For every record below, repeat the text exactly and pass over any image.

====== Data shown

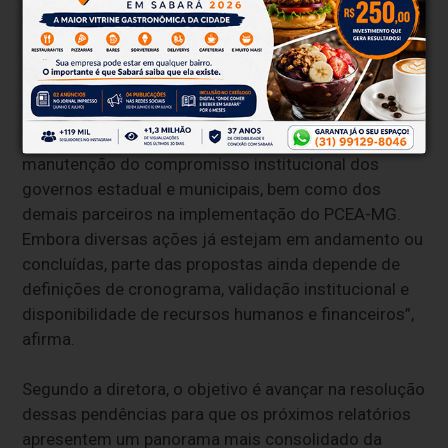
A diretora de Qualidade Ambiental da Semad, Priscila
Koch, ressalta a importância da continuidade das
ações previstas no plano para garantir resultados
efetivos na melhoria da qualidade do ar. “O Plano
deve ter sua perenidade garantida, pois a melhoria da
qualidade do ar que respiramos depende da
manutenção do compromisso institucional dos
governos estadual e municipais, bem como dos
demais parceiros na implementação do PCEA-MG.
Embora diversas ações já estejam em andamento ou
concluídas, parte das propostas ainda depende de
definições de cronograma, validação institucional e
disponibilidade de recursos humanos e financeiros”,
afirma.
Segundo a diretora, o objetivo é avançar na resolução
dessas pendências para que os próximos relatórios
apresentem um panorama mais consolidado da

============

— Answer to this problem —
A diretora de Qualidade Ambiental da Semad, Priscila
Koch, ressalta a importância da continuidade das
ações previstas no plano para garantir resultados
efetivos na melhoria da qualidade do ar. “O Plano
deve ter sua perenidade garantida, pois a melhoria da
qualidade do ar que respiramos depende da
manutenção do compromisso institucional dos
governos estadual e municipais, bem como dos
demais parceiros na implementação do PCEA-MG.
Embora diversas ações já estejam em andamento ou
concluídas, parte das propostas ainda depende de
definições de cronograma, validação institucional e
disponibilidade de recursos humanos e financeiros”,
afirma.
Segundo a diretora, o objetivo é avançar na resolução
dessas pendências para que os próximos relatórios
apresentem um panorama mais consolidado da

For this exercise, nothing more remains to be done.